Error Estimates of the Gain Approximation by Hermite-Galerkin Method in Feedback Particle Filter
Ruoyu Wang, Peng Sun, Xue Luo
Abstract
The feedback particle filter (FPF) is a promising nonlinear filtering (NLF) method, but its practical implementation is hindered by the intractability of the gain function, which satisfies a boundary value problem (BVP). This paper proposes a novel two-step Hermite-Galerkin spectral method to address this challenge. First, the unknown density in the BVP is approximated by a kernel density estimator, whose error bounds are well-established in the literature.
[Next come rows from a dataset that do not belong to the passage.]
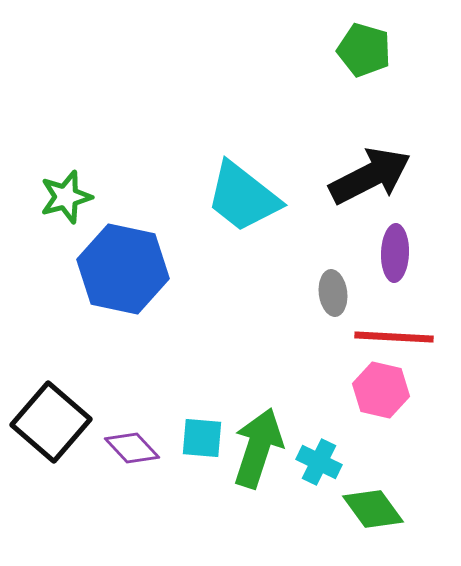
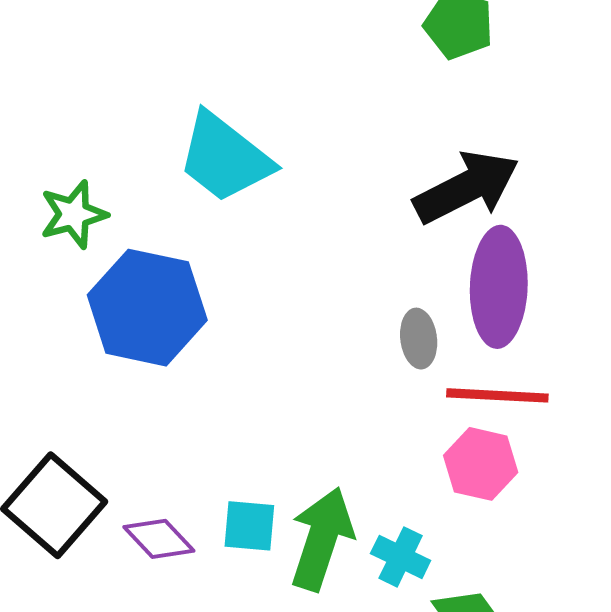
cyan trapezoid: (243, 197) -> (225, 158), moved
purple ellipse: (395, 253) -> (499, 287), size x1.6

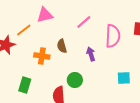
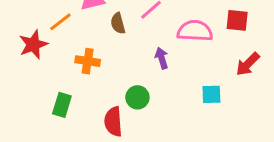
pink semicircle: (113, 36) -> (195, 31), turned -90
brown semicircle: (62, 46) -> (118, 23), moved

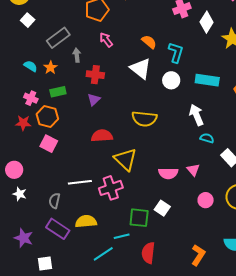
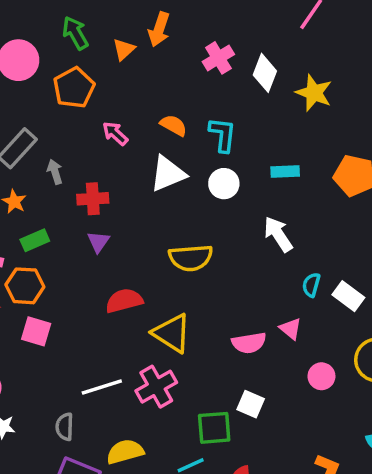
pink arrow: (106, 40) -> (115, 133), moved
white triangle: (140, 69) -> (168, 174), turned -50
cyan rectangle: (207, 80) -> (285, 172), size x0.7
cyan semicircle: (207, 138) -> (311, 285), moved, turned -80

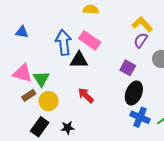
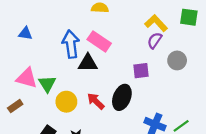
purple square: (128, 68) -> (141, 71), turned -35
black ellipse: (134, 93) -> (122, 97), moved
brown rectangle: (29, 95) -> (15, 106), moved
yellow circle: (49, 101) -> (66, 102), moved

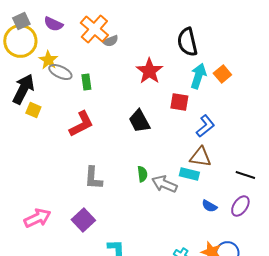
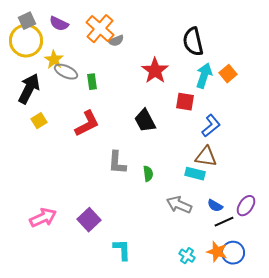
yellow square: (33, 110) -> (39, 121), moved, turned 35
black line: (245, 175) -> (224, 222), moved, turned -42
gray L-shape: (93, 178) -> (117, 163), moved
gray arrow: (164, 184) -> (179, 205), moved

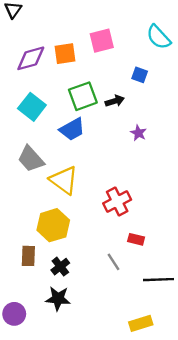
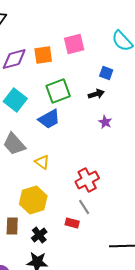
black arrow: (115, 101) -> (96, 94), moved
yellow triangle: (64, 180) -> (42, 162), size x0.6
red rectangle: (136, 239) -> (72, 223), moved
gray line: (114, 262) -> (84, 207), moved

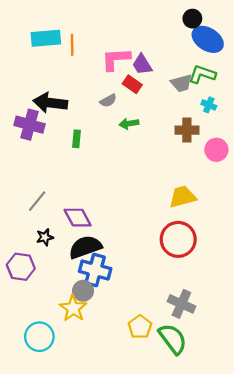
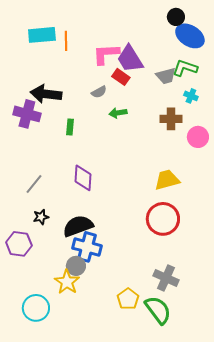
purple trapezoid: (142, 64) -> (130, 59), size x1.4
purple diamond: (78, 218) -> (83, 178), moved, turned 32

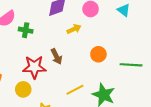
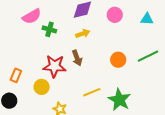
cyan triangle: (124, 10) -> (147, 19), turned -40
yellow arrow: (74, 29) -> (83, 34), moved
green line: (131, 65) -> (148, 56), moved, turned -35

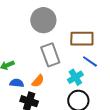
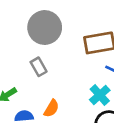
gray rectangle: (50, 55) -> (39, 67), moved, size x0.6

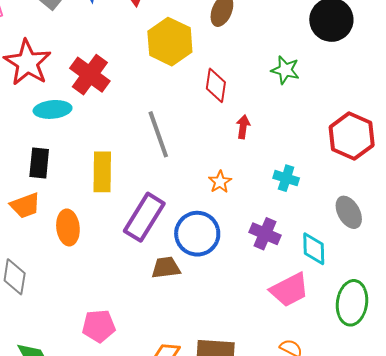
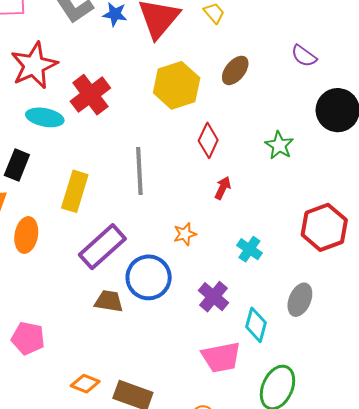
gray ellipse: (349, 212) -> (300, 300), turned 36

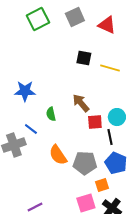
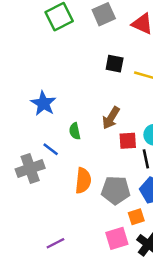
blue star: (25, 91) -> (43, 103), turned 30
brown arrow: (81, 103) -> (111, 118), turned -108
orange semicircle: (58, 155) -> (83, 181), turned -140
Second, rather than directly approximating the gain function, we approximate an auxiliary variable via the Galerkin spectral method using generalized Hermite functions. This auxiliary variable inherits the rapid decay property of the density at infinity, which aligns perfectly with the exponential decay characteristic of generalized Hermite functions, thereby obviating the need for artificial boundary conditions or domain truncation. Furthermore, we rigorously establish two fundamental error estimates: the kernel approximation error decays at the rate $O(N_p^{-\frac{s}{2s+1}})$, while the spectral approximation error converges at $O(M^{-s+1}\log M)$, providing complete theoretical guarantees for the method's accuracy. Comprehensive numerical experiments validate the theoretical results and demonstrate that the proposed method outperforms existing gain approximation schemes in both accuracy and computational efficiency.